Few studies have investigated the efficacy of repetitive transcranial magnetic stimulation (rTMS) treatment for negative symptoms of schizophrenia, reporting inconsistent results. We aimed to investigate whether 10 Hz stimulation of the bilateral dorsolateral prefrontal cortex during 3 weeks enhances treatment effects.
A multicenter double-blind randomized controlled trial was performed in 32 patients with schizophrenia or schizo-affective disorder, and moderate to severe negative symptoms [Positive and Negative Syndrome Scale (PANSS) negative subscale ⩾15]. Patients were randomized to a 3-week course of active or sham rTMS. Primary outcome was severity of negative symptoms as measured with the Scale for the Assessment of Negative Symptoms (SANS) and the PANSS negative symptom score. Secondary outcome measures included cognition, insight, quality of life and mood. Subjects were followed up at 4 weeks and at 3 months. For analysis of the data a mixed-effects linear model was used.

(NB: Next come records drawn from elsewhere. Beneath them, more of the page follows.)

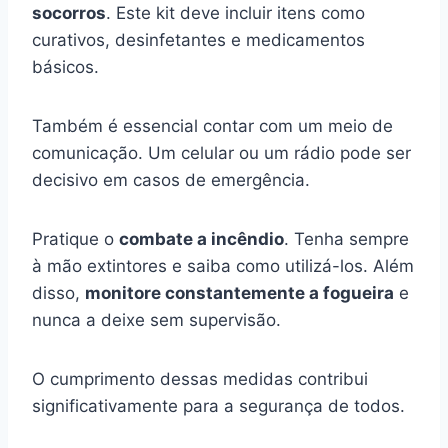
socorros
. Este kit deve incluir itens como
curativos, desinfetantes e medicamentos
básicos.
Também é essencial contar com um meio de
comunicação. Um celular ou um rádio pode ser
decisivo em casos de emergência.
Pratique o
combate a incêndio
. Tenha sempre
à mão extintores e saiba como utilizá-los. Além
disso,
monitore constantemente a fogueira
e
nunca a deixe sem supervisão.
O cumprimento dessas medidas contribui
significativamente para a segurança de todos.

A significant improvement of the SANS in the active group compared with sham up to 3 months follow-up (p = 0.03) was found. The PANSS negative symptom scores did not show a significant change (p = 0.19). Of the cognitive tests, only one showed a significant improvement after rTMS as compared with sham. Finally, a significant change of insight was found with better scores in the treatment group.
Bilateral 10 Hz prefrontal rTMS reduced negative symptoms, as measured with the SANS. More studies are needed to investigate optimal parameters for rTMS, the cognitive effects and the neural basis.
很少有研究调查重复经颅磁刺激(rTMS)治疗精神分裂症阴性症状的疗效,报告结果不一致。我们旨在研究在3周内对双侧背外侧前额叶皮层进行10赫兹刺激是否能增强治疗效果。
对32例精神分裂症或分裂情感性障碍患者且有中度至重度阴性症状[阳性和阴性症状量表(PANSS)阴性分量表⩾15]进行了一项多中心双盲随机对照试验。患者被随机分为接受3周的主动或假rTMS治疗。主要结局是用阴性症状评估量表(SANS)和PANSS阴性症状评分来衡量的阴性症状严重程度。次要结局指标包括认知、洞察力、生活质量和情绪。在4周和3个月时对受试者进行随访。数据分析采用混合效应线性模型。
发现与假刺激组相比,主动刺激组在长达3个月的随访中SANS有显著改善(p = 0.03)。PANSS阴性症状评分未显示出显著变化(p = 0.19)。在认知测试中,与假刺激相比,只有一项在rTMS后显示出显著改善。最后,发现治疗组的洞察力有显著变化且得分更高。
用SANS测量,双侧10赫兹前额叶rTMS可减轻阴性症状。需要更多研究来调查rTMS的最佳参数、认知效应和神经基础。